Along with all the day's Great Cinema was a sensational "Master Class" on directing conducted by the highly respected French film critic Michel Ciment interviewing Philip Kaufman, attending the festival with his film "Hemingway and Gellhorn;"  Unlike yesterday's Master Class with Norman Lloyd this one played to a full house, with people turned away.  Kidman was among those attending.  When I walked past her sitting in the first row I was immediately stunned by her remarkable aura, unlike any I've experienced.  I've had close contact with quite a few actress at Telluride--Laura Linney, Tilda Swinton, Charlotte Rampling, Penelope Cruz, Catherine Deneuve, Meryl Streep-- but none had such star power.  It was a stark contrast to Kaufman, a most regular guy. Ciment actually commented on what a pleasant fellow he was, in contrast to the stereotypical assertive, forceful director personality.
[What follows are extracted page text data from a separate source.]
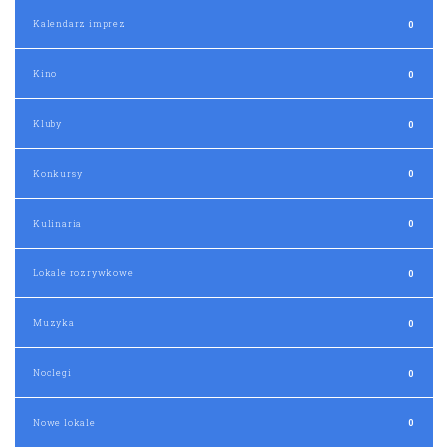
Kalendarz imprez
0
Kino
0
Kluby
0
Konkursy
0
Kulinaria
0
Lokale rozrywkowe
0
Muzyka
0
Noclegi
0
Nowe lokale
0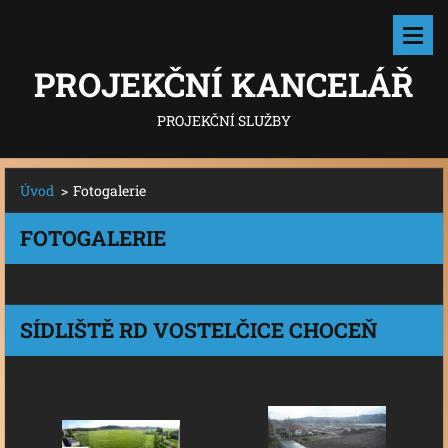
PROJEKČNÍ KANCELÁŘ
PROJEKČNÍ SLUŽBY
Úvod
>
Fotogalerie
FOTOGALERIE
SÍDLIŠTĚ RD VOSTELČICE CHOCEŇ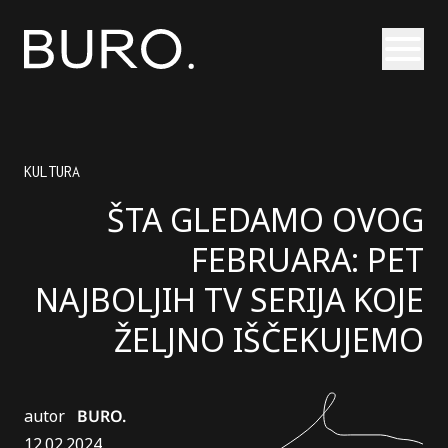
Otvori
KULTURA
ŠTA GLEDAMO OVOG
FEBRUARA: PET
NAJBOLJIH TV SERIJA KOJE
ŽELJNO IŠČEKUJEMO
autor
BURO.
12.02.2024.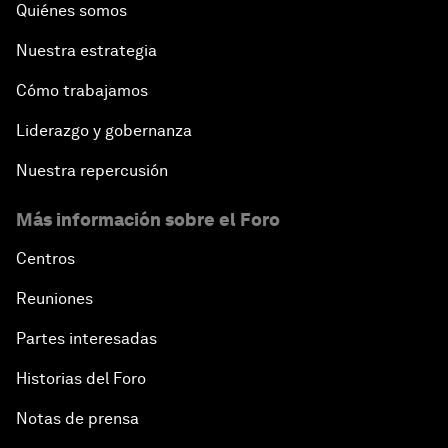
Quiénes somos
Nuestra estrategia
Cómo trabajamos
Liderazgo y gobernanza
Nuestra repercusión
Más información sobre el Foro
Centros
Reuniones
Partes interesadas
Historias del Foro
Notas de prensa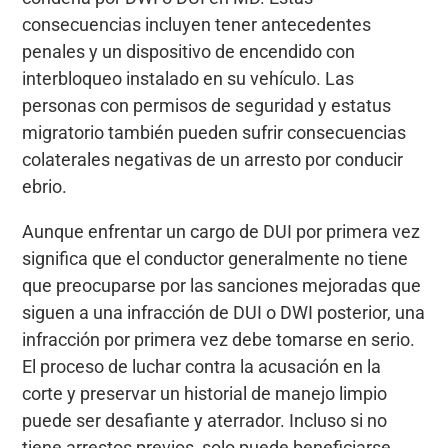
consecuencias incluyen tener antecedentes
penales y un dispositivo de encendido con
interbloqueo instalado en su vehículo. Las
personas con permisos de seguridad y estatus
migratorio también pueden sufrir consecuencias
colaterales negativas de un arresto por conducir
ebrio.
Aunque enfrentar un cargo de DUI por primera vez
significa que el conductor generalmente no tiene
que preocuparse por las sanciones mejoradas que
siguen a una infracción de DUI o DWI posterior, una
infracción por primera vez debe tomarse en serio.
El proceso de luchar contra la acusación en la
corte y preservar un historial de manejo limpio
puede ser desafiante y aterrador. Incluso si no
tiene arrestos previos, solo puede beneficiarse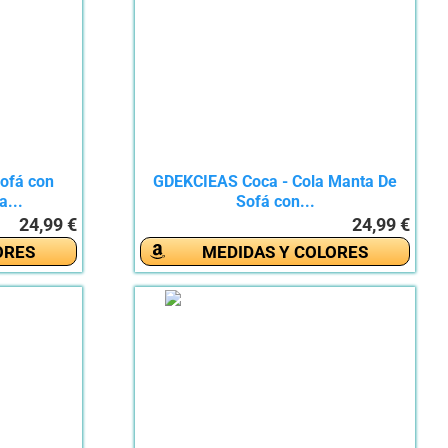
ofá con
GDEKCIEAS Coca - Cola Manta De
...
Sofá con...
24,99 €
24,99 €
ORES
MEDIDAS Y COLORES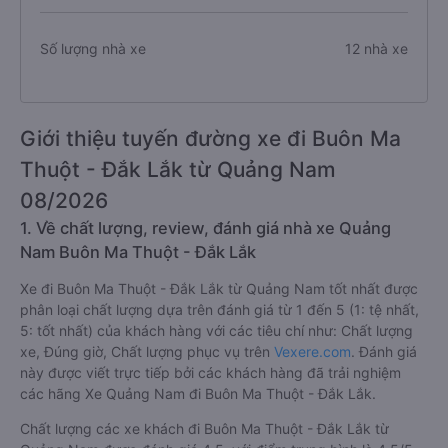
Số lượng nhà xe
12 nhà xe
Giới thiệu tuyến đường xe đi Buôn Ma
Thuột - Đắk Lắk từ Quảng Nam
08/2026
1. Về chất lượng, review, đánh giá nhà xe Quảng
Nam Buôn Ma Thuột - Đắk Lắk
Xe đi Buôn Ma Thuột - Đắk Lắk từ Quảng Nam tốt nhất được
phân loại chất lượng dựa trên đánh giá từ 1 đến 5 (1: tệ nhất,
5: tốt nhất) của khách hàng với các tiêu chí như: Chất lượng
xe, Đúng giờ, Chất lượng phục vụ trên
Vexere.com
. Đánh giá
này được viết trực tiếp bởi các khách hàng đã trải nghiệm
các hãng Xe Quảng Nam đi Buôn Ma Thuột - Đắk Lắk.
Chất lượng các xe khách đi Buôn Ma Thuột - Đắk Lắk từ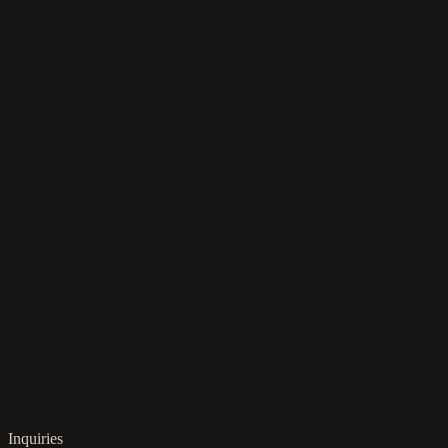
Inquiries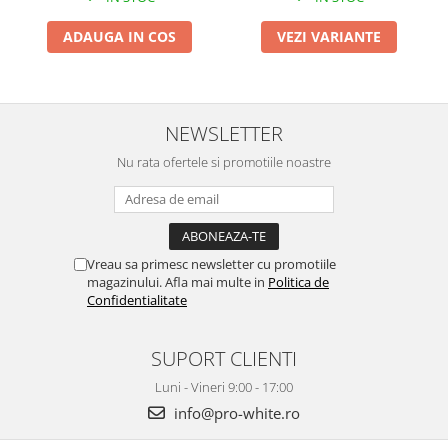
ADAUGA IN COS
VEZI VARIANTE
NEWSLETTER
Nu rata ofertele si promotiile noastre
Vreau sa primesc newsletter cu promotiile
magazinului. Afla mai multe in
Politica de
Confidentialitate
SUPORT CLIENTI
Luni - Vineri 9:00 - 17:00
info@pro-white.ro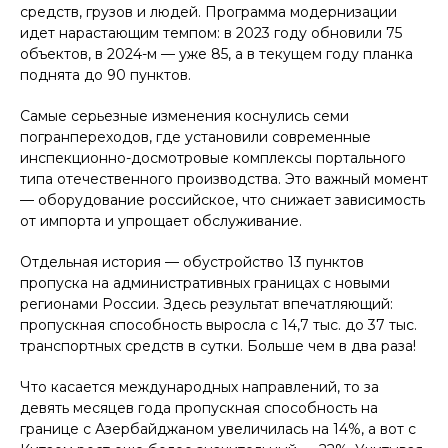
средств, грузов и людей. Программа модернизации
идет нарастающим темпом: в 2023 году обновили 75
объектов, в 2024-м — уже 85, а в текущем году планка
поднята до 90 пунктов.
Самые серьезные изменения коснулись семи
погранпереходов, где установили современные
инспекционно-досмотровые комплексы портального
типа отечественного производства. Это важный момент
— оборудование российское, что снижает зависимость
от импорта и упрощает обслуживание.
Отдельная история — обустройство 13 пунктов
пропуска на административных границах с новыми
регионами России. Здесь результат впечатляющий:
пропускная способность выросла с 14,7 тыс. до 37 тыс.
транспортных средств в сутки. Больше чем в два раза!
Что касается международных направлений, то за
девять месяцев года пропускная способность на
границе с Азербайджаном увеличилась на 14%, а вот с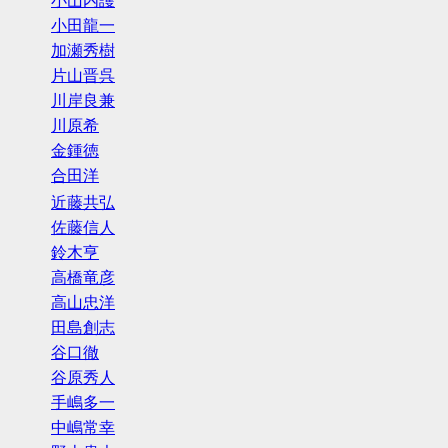
小山内護
小田龍一
加瀬秀樹
片山晋呉
川岸良兼
川原希
金鍾徳
合田洋
近藤共弘
佐藤信人
鈴木亨
高橋竜彦
高山忠洋
田島創志
谷口徹
谷原秀人
手嶋多一
中嶋常幸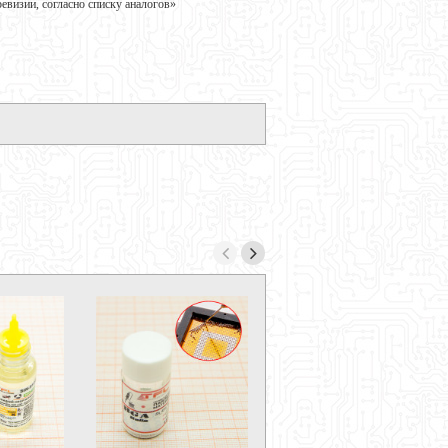
визии, согласно списку аналогов»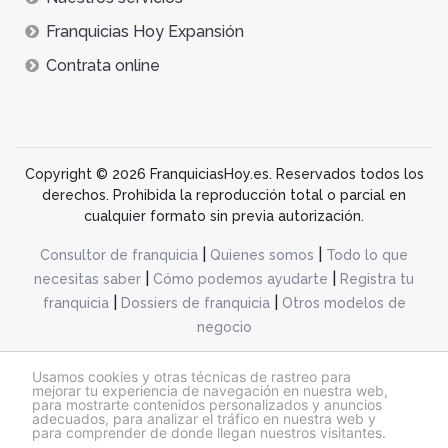
Franquicias Hoy Expansión
Contrata online
Copyright © 2026 FranquiciasHoy.es. Reservados todos los
derechos. Prohibida la reproducción total o parcial en
cualquier formato sin previa autorización.
|
|
Consultor de franquicia
Quienes somos
Todo lo que
|
|
necesitas saber
Cómo podemos ayudarte
Registra tu
|
|
franquicia
Dossiers de franquicia
Otros modelos de
negocio
desarrollo web dinamiq
Usamos cookies y otras técnicas de rastreo para
mejorar tu experiencia de navegación en nuestra web,
para mostrarte contenidos personalizados y anuncios
adecuados, para analizar el tráfico en nuestra web y
@franquiciashoy.es |
Aviso legal
|
Política de cookies
|
Política de privacidad
para comprender de donde llegan nuestros visitantes.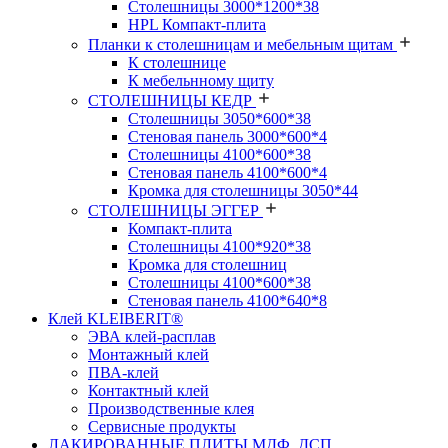
Столешницы 3000*1200*38
HPL Компакт-плита
Планки к столешницам и мебельным щитам
К столешнице
К мебельнному щиту
СТОЛЕШНИЦЫ КЕДР
Столешницы 3050*600*38
Стеновая панель 3000*600*4
Столешницы 4100*600*38
Стеновая панель 4100*600*4
Кромка для столешницы 3050*44
СТОЛЕШНИЦЫ ЭГГЕР
Компакт-плита
Столешницы 4100*920*38
Кромка для столешниц
Столешницы 4100*600*38
Стеновая панель 4100*640*8
Клей KLEIBERIT®
ЭВА клей-расплав
Монтажный клей
ПВА-клей
Контактный клей
Производственные клея
Сервисные продукты
ЛАКИРОВАННЫЕ ПЛИТЫ МДФ, ДСП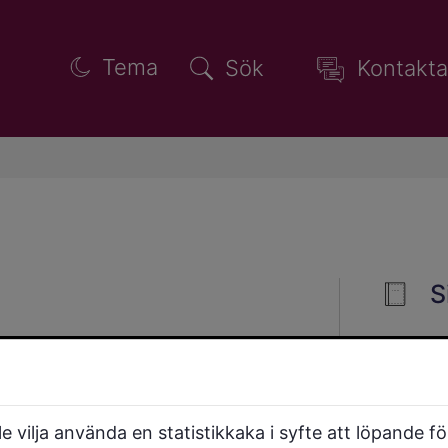
Tema
Sök
Kontakta
S
aper i en hel kurs bedöms
onella kunskapskraven.
 vilja använda en statistikkaka i syfte att löpande f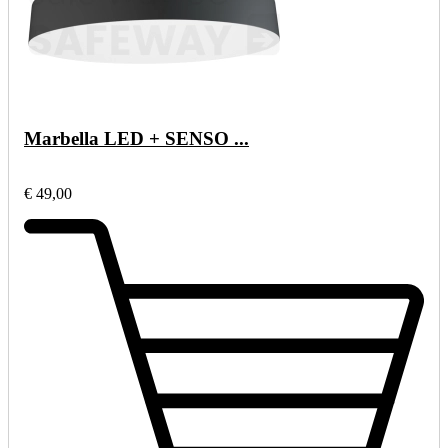
Marbella LED + SENSO ...
€ 49,00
This two-hour session including clips from many of his films--"The Right Stuff," "The Unbearable Lightness of Being," "Henry and June" and his latest.  It began with a clip from his first film, "Goldstein," which won an award at Cannes in 1964.  The clip showed an older Jewish man dancing out on a pier in Chicago.  Kaufman grew up in Chicago and attended the University of Chicago, wishing to be a history professor.  He found that career too stifling so went to Europe to be a novelist.  There he discovered French New Wave cinema and returned to Chicago to make his own version with 40,000 dollars.  Once again I was thrilled to have sacrificed a movie for this extraordinary and enlightening session.